What Is Inflation and Deflation and a Speculation Concerning the Bitcoin Future

Recently I started buying bitcoins and I’ve heard a lot of talks about inflation and deflation but not lots of people actually know and consider what inflation and deflation are. But let’s focus on inflation.

We always needed a way to trade value and probably the most practical way to take action would be to link it with money. In past times it worked quite well because the money that has been issued was associated with gold. So every central bank had to have enough gold to cover back all of the money it issued. However, before century this changed and gold is not what’s giving value to money but promises. As you can guess it’s very easy to abuse to such power and certainly the major central banks are not renouncing to do so. For this reason they’re printing money, so put simply they are “creating wealth” out of thin air without really having it. This technique not only exposes us to risks of economic collapse but it results also with the de-valuation of money. Therefore, because money will probably be worth less, whoever is selling something must increase the price of goods to reflect their real value, that is called inflation. But what’s behind the money printing? Why are central banks doing so? Well the answer they might offer you is that by de-valuing their currency they’re helping the exports.

In fairness, inside our global economy that is true. However, that’s not the only real reason. By issuing fresh money we are able to afford to cover back the debts we had, basically we make new debts to cover the old ones. But that’s not only it, by de-valuing our currencies we are de-facto de-valuing our debts. That is why our countries love inflation. In inflationary environments it’s better to grow because debts are cheap. But which are Bitcoin Era Site of most this? It’s hard to store wealth. So if you keep the money (you worked hard to obtain) in your bank account you’re actually losing wealth because your money is de-valuing pretty quickly.

Because each central bank comes with an inflation target at around 2% we are able to well say that keeping money costs all of us at least 2% each year. This discourages savers and spur consumes. This is how our economies are working, predicated on inflation and debts.

What about deflation? Well this is exactly the opposite of inflation and it is the biggest nightmare for the central banks, let’s understand why. Basically, we have deflation when overall the prices of goods fall. This would be caused by a rise of value of money. For starters, it could hurt spending as consumers will be incentivised to save money because their value will increase overtime. However merchants will undoubtedly be under constant pressure. They’ll need to sell their goods quick otherwise they’ll lose money because the price they will charge for his or her services will drop over time. But if there is something we learned in these years is that central banks and governments do not care much about consumers or merchants, what they care probably the most is DEBT!!. In a deflationary environment debt will become a real burden since it will only get bigger over time. Because our economies derive from debt you can imagine what will function as consequences of deflation.

So in summary, inflation is growth friendly but is founded on debt. Therefore the future generations will pay our debts. Deflation on the other hand makes growth harder nonetheless it means that future generations won’t have much debt to cover (in such context it will be possible to cover slow growth).

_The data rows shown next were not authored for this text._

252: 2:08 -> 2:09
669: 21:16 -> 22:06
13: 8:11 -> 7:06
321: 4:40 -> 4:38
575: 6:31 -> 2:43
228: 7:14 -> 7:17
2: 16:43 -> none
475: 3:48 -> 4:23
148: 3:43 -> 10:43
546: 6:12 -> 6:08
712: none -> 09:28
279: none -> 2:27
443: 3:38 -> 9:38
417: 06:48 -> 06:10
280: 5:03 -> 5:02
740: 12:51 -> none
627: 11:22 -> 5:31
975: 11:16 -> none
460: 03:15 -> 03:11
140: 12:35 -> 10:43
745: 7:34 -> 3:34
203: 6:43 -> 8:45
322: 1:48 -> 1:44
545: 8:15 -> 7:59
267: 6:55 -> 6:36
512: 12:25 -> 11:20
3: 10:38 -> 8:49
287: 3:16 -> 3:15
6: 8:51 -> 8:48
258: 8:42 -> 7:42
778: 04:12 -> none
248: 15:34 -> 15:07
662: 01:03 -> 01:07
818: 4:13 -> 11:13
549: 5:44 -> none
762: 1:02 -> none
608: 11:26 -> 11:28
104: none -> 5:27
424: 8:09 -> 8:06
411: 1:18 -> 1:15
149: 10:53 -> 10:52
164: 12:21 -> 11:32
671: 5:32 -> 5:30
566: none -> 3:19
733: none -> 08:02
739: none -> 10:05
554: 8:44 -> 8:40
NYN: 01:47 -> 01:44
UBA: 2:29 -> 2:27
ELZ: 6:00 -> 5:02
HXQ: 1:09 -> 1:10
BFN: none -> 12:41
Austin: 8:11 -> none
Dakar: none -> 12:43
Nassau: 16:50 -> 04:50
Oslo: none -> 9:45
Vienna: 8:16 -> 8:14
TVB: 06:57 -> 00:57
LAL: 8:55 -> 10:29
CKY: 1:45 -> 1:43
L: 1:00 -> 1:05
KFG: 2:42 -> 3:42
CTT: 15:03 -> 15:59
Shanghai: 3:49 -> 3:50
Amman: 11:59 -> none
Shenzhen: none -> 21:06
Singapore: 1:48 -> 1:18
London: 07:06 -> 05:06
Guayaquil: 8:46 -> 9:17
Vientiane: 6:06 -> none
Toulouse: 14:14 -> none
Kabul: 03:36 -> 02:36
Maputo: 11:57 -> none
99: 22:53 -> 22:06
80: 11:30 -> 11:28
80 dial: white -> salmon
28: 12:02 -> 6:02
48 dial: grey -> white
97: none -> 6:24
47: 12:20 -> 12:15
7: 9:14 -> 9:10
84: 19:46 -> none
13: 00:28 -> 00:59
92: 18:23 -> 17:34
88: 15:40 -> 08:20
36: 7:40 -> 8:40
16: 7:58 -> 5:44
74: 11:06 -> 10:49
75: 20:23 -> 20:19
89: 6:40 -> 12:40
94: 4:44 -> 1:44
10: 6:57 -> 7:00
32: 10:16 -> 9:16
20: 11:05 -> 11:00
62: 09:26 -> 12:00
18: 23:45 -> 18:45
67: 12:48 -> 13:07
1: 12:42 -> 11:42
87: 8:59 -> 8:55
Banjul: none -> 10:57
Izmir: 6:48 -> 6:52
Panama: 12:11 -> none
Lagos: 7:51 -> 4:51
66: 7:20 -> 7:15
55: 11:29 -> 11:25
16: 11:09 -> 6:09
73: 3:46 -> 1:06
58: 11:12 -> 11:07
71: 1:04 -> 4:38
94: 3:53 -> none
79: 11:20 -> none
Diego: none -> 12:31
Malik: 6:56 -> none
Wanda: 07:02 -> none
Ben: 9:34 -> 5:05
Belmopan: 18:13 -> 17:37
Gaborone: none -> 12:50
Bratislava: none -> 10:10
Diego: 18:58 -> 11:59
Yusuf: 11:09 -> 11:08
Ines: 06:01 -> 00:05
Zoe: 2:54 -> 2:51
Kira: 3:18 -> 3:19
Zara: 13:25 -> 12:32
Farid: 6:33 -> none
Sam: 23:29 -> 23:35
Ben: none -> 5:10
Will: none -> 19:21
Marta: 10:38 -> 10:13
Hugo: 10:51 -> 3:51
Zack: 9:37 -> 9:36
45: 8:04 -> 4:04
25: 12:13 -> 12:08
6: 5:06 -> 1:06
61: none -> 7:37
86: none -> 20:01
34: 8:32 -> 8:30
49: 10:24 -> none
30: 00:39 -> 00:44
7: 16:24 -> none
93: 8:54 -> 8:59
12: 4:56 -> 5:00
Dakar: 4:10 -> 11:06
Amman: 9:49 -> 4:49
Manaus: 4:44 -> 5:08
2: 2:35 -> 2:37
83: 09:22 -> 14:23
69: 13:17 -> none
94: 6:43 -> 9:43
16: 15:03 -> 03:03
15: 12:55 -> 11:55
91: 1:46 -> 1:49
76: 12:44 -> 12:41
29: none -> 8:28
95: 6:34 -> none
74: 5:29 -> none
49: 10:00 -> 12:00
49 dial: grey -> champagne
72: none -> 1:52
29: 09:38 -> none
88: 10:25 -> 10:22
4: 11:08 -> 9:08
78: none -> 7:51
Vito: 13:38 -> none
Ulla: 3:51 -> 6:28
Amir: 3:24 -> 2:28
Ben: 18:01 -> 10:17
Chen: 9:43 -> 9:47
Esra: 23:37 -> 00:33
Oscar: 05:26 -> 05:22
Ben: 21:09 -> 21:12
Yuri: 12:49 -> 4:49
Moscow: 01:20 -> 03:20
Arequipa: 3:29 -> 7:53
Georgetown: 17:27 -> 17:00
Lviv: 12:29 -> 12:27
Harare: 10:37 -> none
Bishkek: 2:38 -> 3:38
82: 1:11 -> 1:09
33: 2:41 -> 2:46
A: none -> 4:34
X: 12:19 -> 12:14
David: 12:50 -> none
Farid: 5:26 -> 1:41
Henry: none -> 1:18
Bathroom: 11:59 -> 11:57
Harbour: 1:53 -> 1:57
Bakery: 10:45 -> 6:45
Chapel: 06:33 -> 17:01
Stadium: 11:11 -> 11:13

OK so how all this fits with bitcoins?

Well, bitcoins are designed to be an alternative for money and to be both a store of value and a mean for trading goods. They’re limited in number and we will never have a lot more than 21 million bitcoins around. Therefore they’re designed to be deflationary. Now we have all seen what the consequences of deflation are. However, in a bitcoin-based future it would still be possible for businesses to thrive. The way to go will be to switch from a debt-based economy to a share-based economy. In fact, because contracting debts in bitcoins would be very costly business can still obtain the capital they want by issuing shares of their company. This could be an interesting alternative as it will offer many investment opportunities and the wealth generated will be distributed more evenly among people. However, simply for clarity, I have to say that portion of the costs of borrowing capital will undoubtedly be reduced under bitcoins because the fees would be extremely low and there will not be intermediaries between transactions (banks rip people off, both borrowers and lenders). This would buffer a number of the negative sides of deflation. Nevertheless, bitcoins will face many problems unfortunately, as governments still need fiat money to pay back the huge debts that people inherited from days gone by generations.